A research project was undertaken in early 2003 to examine a range of environmental issues for dairy farmers in South West Victoria. The project recognised that to encourage voluntary adoption of environmental practices, resource management strategies should clearly specify the desired behavioural changes and measurable environmental outcomes for specific segments of farmers. Any policies being developed should meet the needs of individual farmers as part of a process of value exchange, and minimise the costs and difficulties of the change process itself.
Five environmental practices were the focus for this study; preserving and enlarging fragments of indigenous bush, implementing riparian management, establishing shelter belts, restoring eroded soils, and restoring saline soils. All these practices could contribute to improved environmental outcomes within the Region. To study these, sixty five farmer interviews were carried out across the catchment and the results then qualitatively and quantitatively analysed.
The study found that farmers in the catchment used a range of indicators to measure resource condition as part of their general farming decision making. Some of these indicators varied in their effectiveness, and some could be quite difficult to interpret. Farmers generally considered the natural resources on their properties to be in good condition and even improving. Given that most farmers did not consider that there was an environmental problem needing their attention, they were most interested in using environmental practices when there was a material production advantage to be gained and minimal conflict with their existing farming systems. For these reasons, establishing shelter belts was widely supported amongst farmers, but the other practices were felt to be too costly in time, finances, and loss of productive potential.

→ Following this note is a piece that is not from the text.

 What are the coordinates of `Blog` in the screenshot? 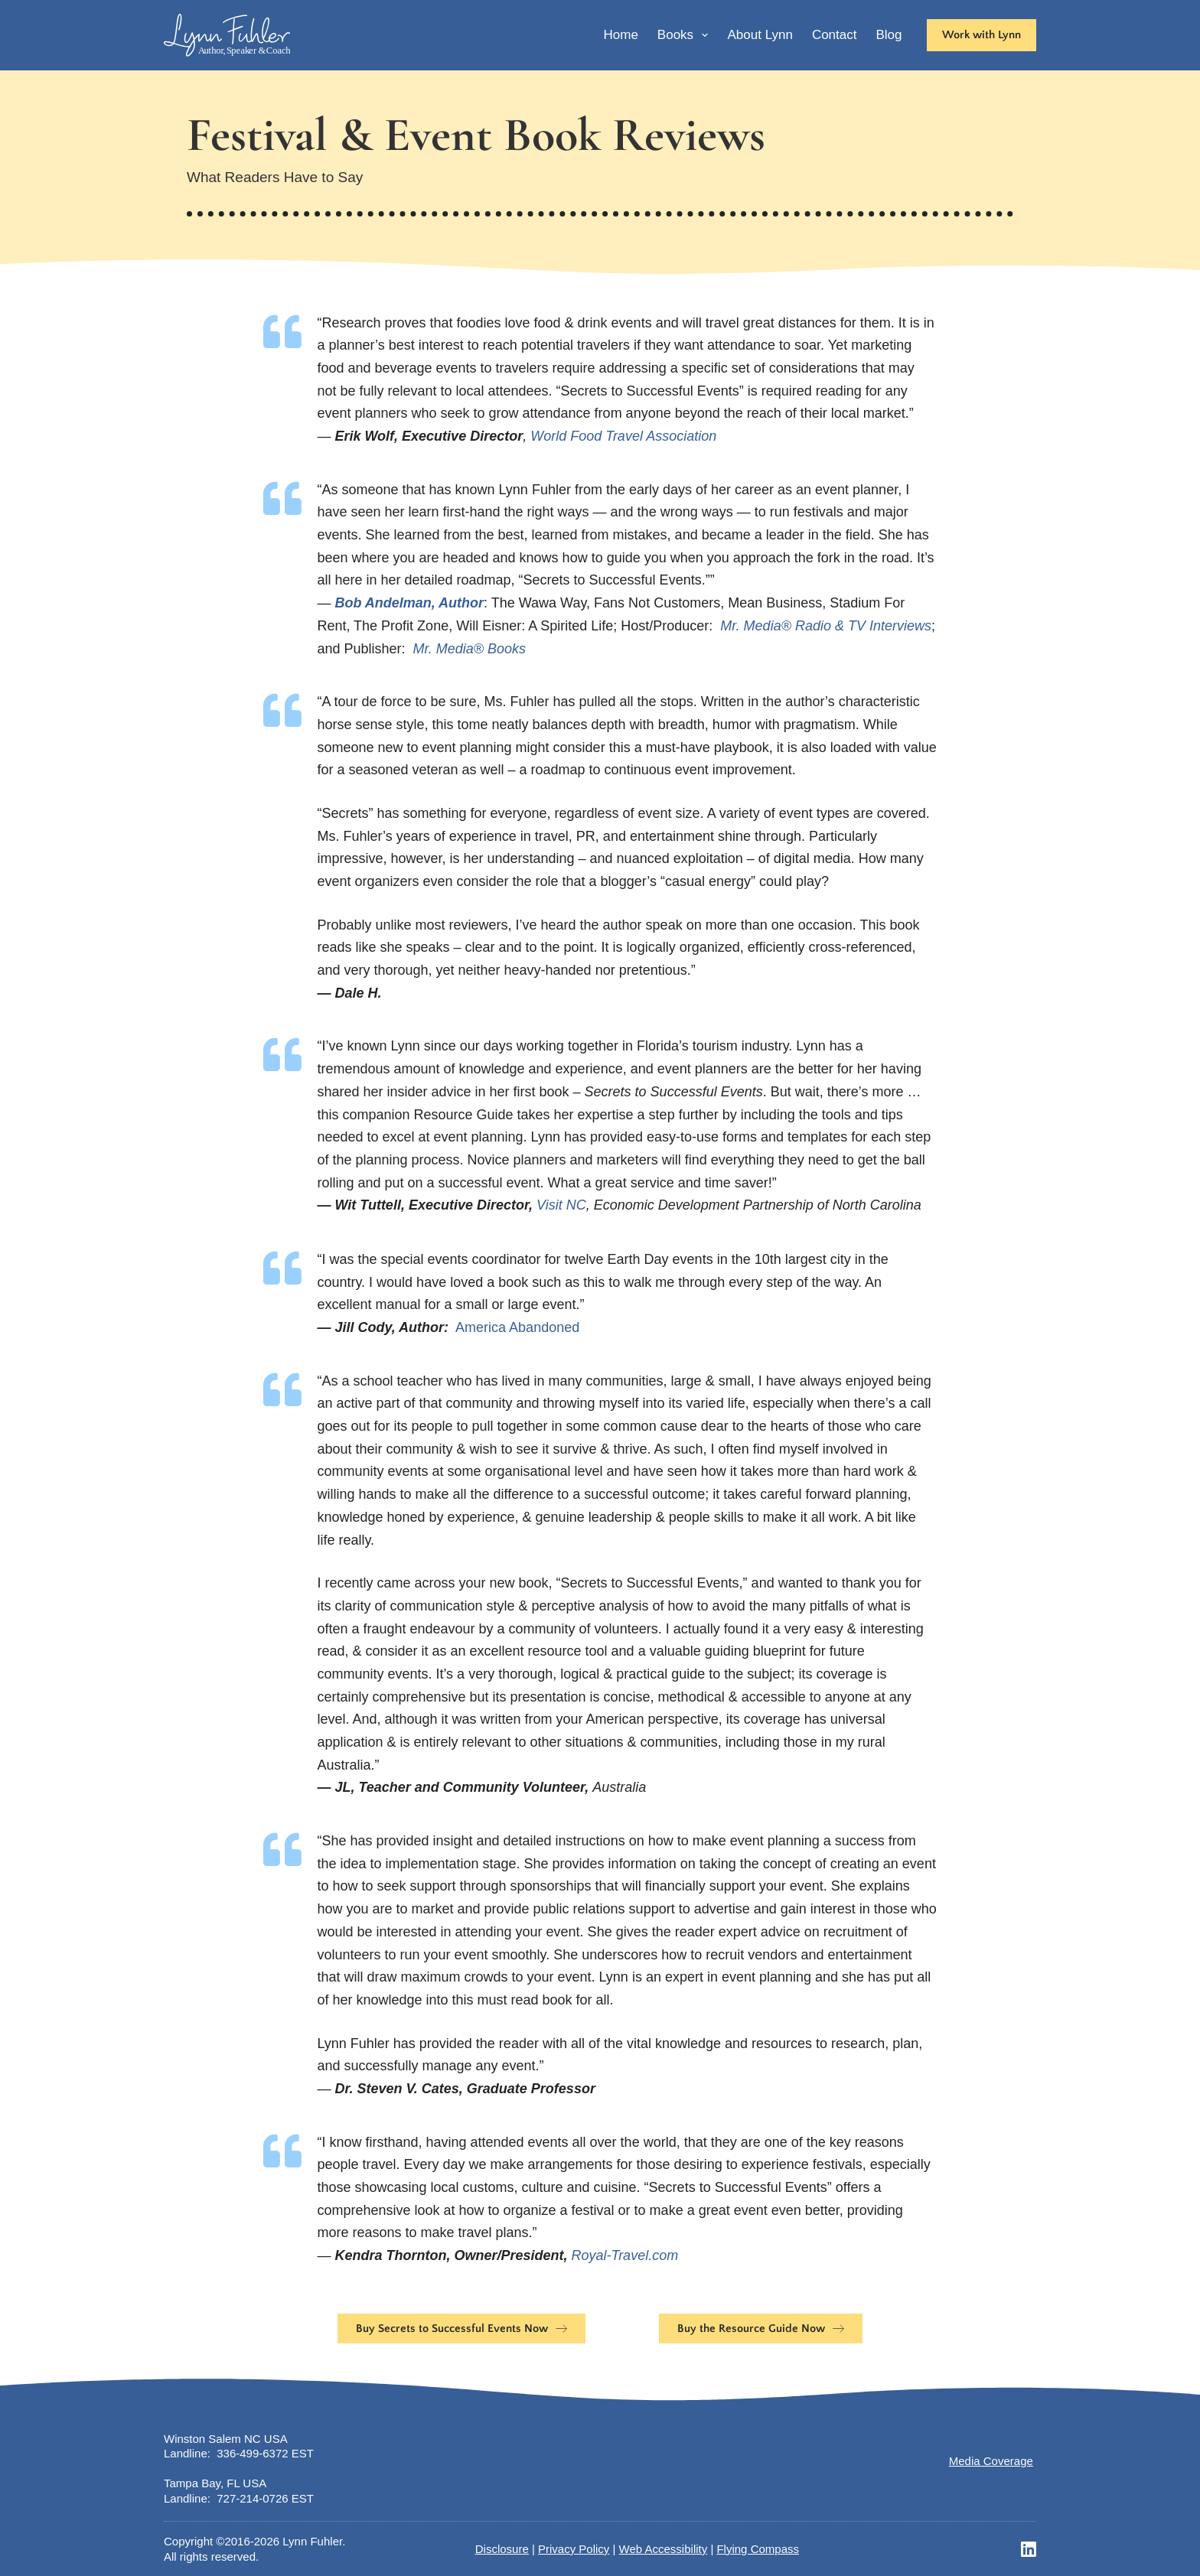 It's located at (889, 35).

In the study, four different farmer segments were identified that respond to different extension approaches.
- Production farmers wanted to know about any production advantages that they could gain from using environmental practices, how well these might fit with their existing management strategies, and ways to ensure that they would be implemented at least cost to their existing farming operations.

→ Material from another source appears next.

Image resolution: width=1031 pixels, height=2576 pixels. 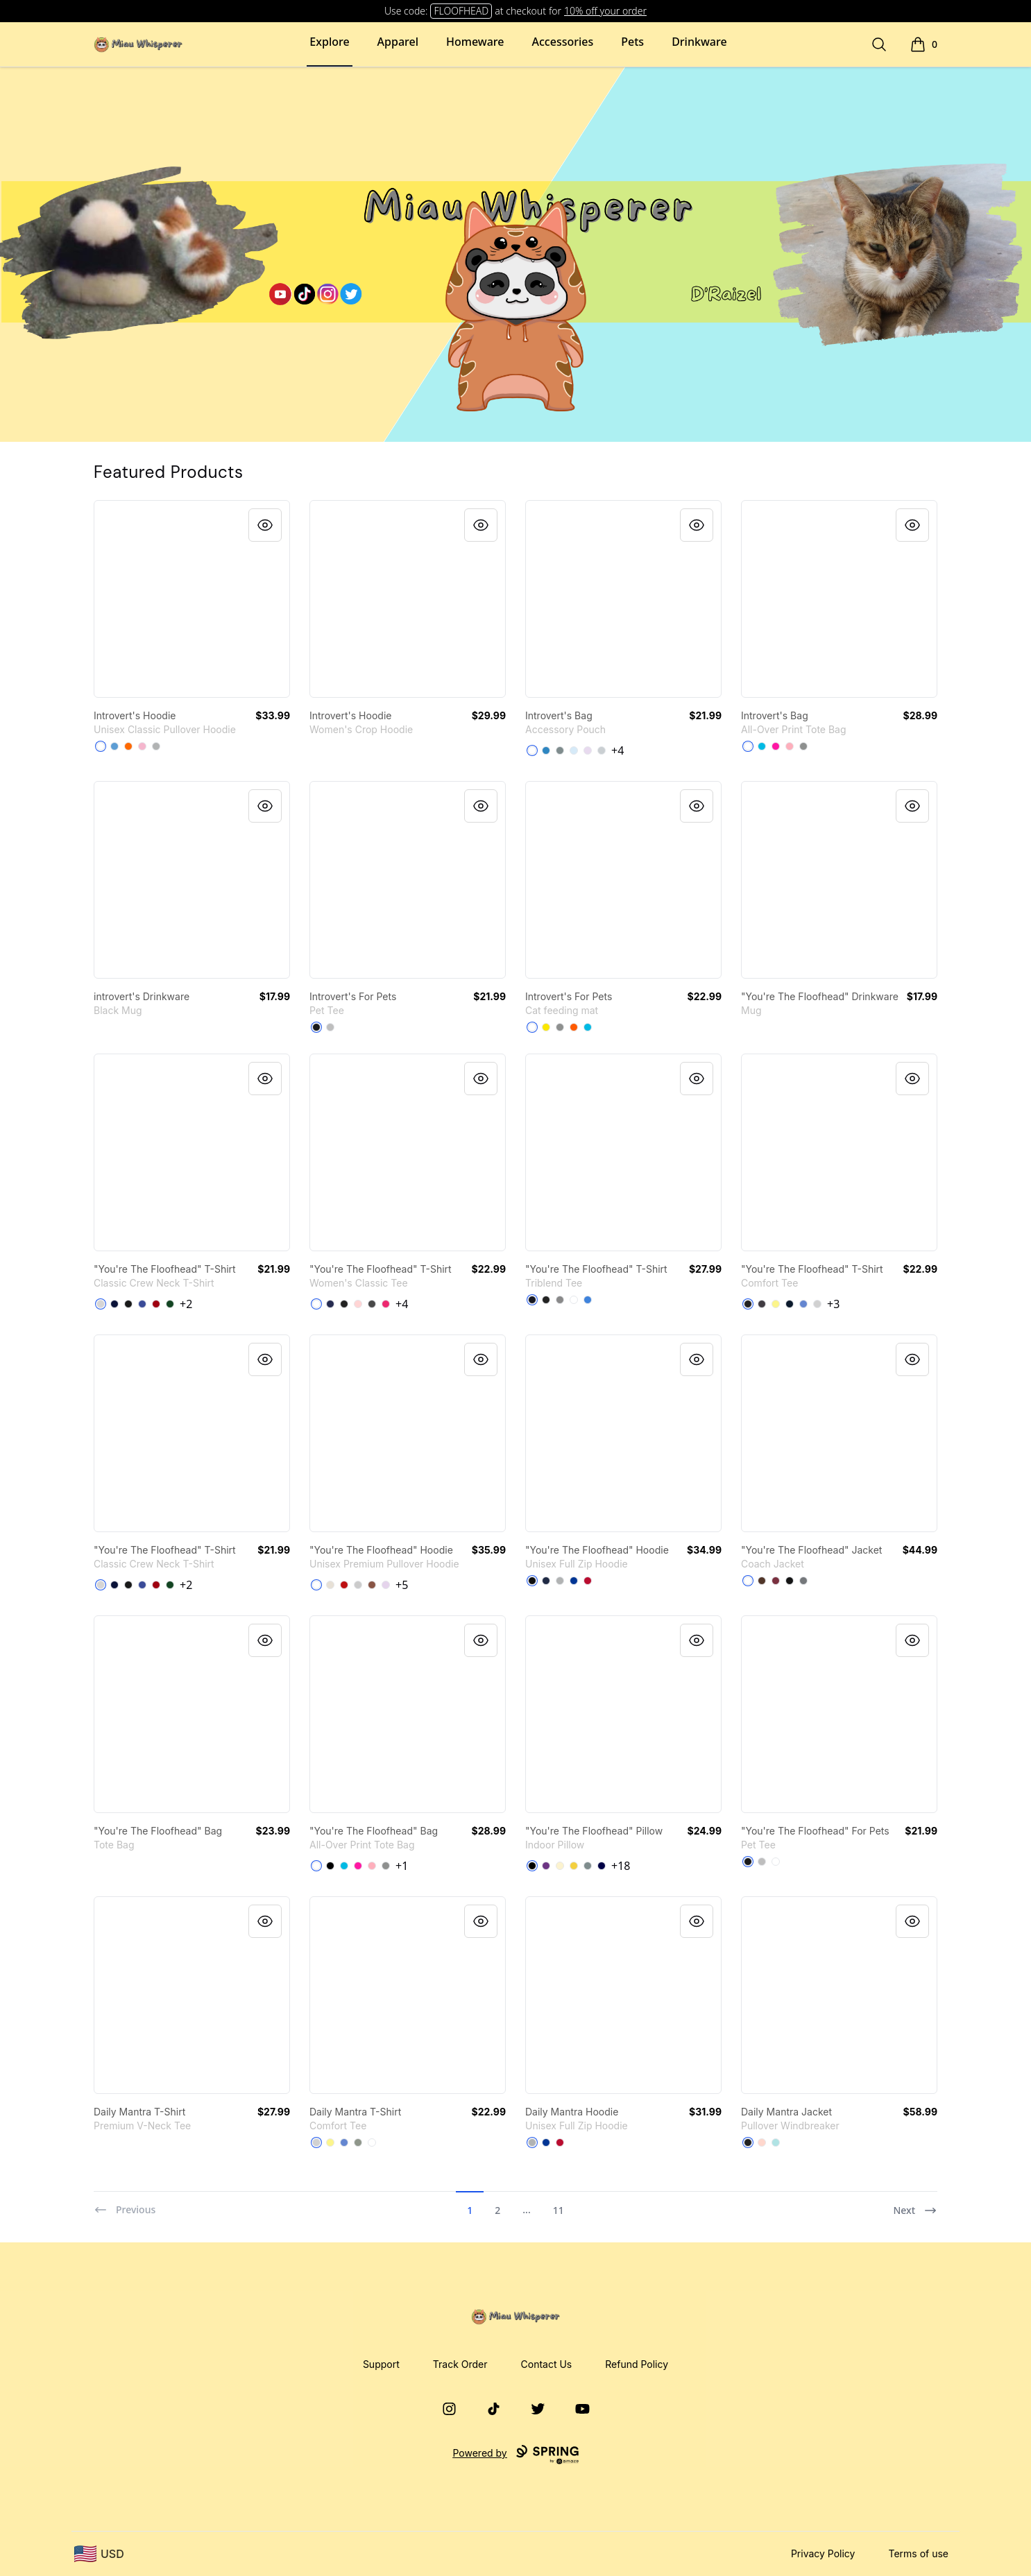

- Cosmopolitan farmers want to make their own decisions about acting in socially responsible ways. They are positive about working with external agencies and tend to build upon initial success by adding additional practices.
- Future builders tend to be interested in farm succession and the improvements to asset value possible from applying environmental practices.
- Conservationist farmers are interested in the environmental benefits from using environmental practices and in information on the practical details of implementing them.
The different segments each had different expectations regarding the benefits to them of the environmental practices, and would.